-------- Data extract --------

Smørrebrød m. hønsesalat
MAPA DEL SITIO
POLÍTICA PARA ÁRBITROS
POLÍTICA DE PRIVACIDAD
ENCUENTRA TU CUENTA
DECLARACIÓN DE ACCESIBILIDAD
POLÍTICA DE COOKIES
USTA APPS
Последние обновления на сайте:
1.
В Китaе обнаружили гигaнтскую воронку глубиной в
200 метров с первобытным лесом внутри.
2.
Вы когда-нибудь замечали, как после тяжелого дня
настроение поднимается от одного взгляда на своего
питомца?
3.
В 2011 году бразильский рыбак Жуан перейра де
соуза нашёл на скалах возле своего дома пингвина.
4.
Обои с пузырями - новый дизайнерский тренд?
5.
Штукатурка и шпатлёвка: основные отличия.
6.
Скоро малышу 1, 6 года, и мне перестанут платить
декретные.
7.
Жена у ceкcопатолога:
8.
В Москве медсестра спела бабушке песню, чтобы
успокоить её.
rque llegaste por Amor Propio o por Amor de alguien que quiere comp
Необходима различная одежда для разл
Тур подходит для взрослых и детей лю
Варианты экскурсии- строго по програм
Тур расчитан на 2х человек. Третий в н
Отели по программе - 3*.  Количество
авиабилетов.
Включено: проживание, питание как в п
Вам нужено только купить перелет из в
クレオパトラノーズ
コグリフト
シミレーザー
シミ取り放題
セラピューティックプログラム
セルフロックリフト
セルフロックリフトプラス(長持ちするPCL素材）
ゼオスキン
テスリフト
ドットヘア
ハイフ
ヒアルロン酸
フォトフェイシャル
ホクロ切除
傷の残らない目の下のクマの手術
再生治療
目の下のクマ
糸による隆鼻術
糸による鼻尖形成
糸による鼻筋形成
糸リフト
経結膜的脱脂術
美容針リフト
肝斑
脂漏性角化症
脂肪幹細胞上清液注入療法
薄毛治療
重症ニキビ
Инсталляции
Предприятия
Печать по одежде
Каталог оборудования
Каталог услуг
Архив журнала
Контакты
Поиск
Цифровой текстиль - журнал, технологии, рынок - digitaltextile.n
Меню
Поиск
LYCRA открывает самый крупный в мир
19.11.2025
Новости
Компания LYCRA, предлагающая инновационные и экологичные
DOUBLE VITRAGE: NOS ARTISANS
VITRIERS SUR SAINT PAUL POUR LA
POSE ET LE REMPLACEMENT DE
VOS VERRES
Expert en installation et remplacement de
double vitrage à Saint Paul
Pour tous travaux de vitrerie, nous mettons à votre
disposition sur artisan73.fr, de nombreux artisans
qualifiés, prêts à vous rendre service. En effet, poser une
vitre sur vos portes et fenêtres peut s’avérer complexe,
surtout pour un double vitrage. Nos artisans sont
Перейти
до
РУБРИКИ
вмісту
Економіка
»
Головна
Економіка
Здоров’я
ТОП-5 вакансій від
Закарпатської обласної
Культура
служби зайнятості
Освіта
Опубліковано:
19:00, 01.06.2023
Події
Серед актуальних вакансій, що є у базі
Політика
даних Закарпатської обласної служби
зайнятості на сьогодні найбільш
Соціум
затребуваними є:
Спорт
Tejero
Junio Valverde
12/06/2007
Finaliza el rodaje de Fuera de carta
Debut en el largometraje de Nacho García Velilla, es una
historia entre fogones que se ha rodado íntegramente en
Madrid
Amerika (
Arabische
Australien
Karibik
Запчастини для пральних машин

--------

> Exercise goal:
Return the lines above that include the string "POLÍTICA".

> Your solution:
POLÍTICA PARA ÁRBITROS
POLÍTICA DE PRIVACIDAD
POLÍTICA DE COOKIES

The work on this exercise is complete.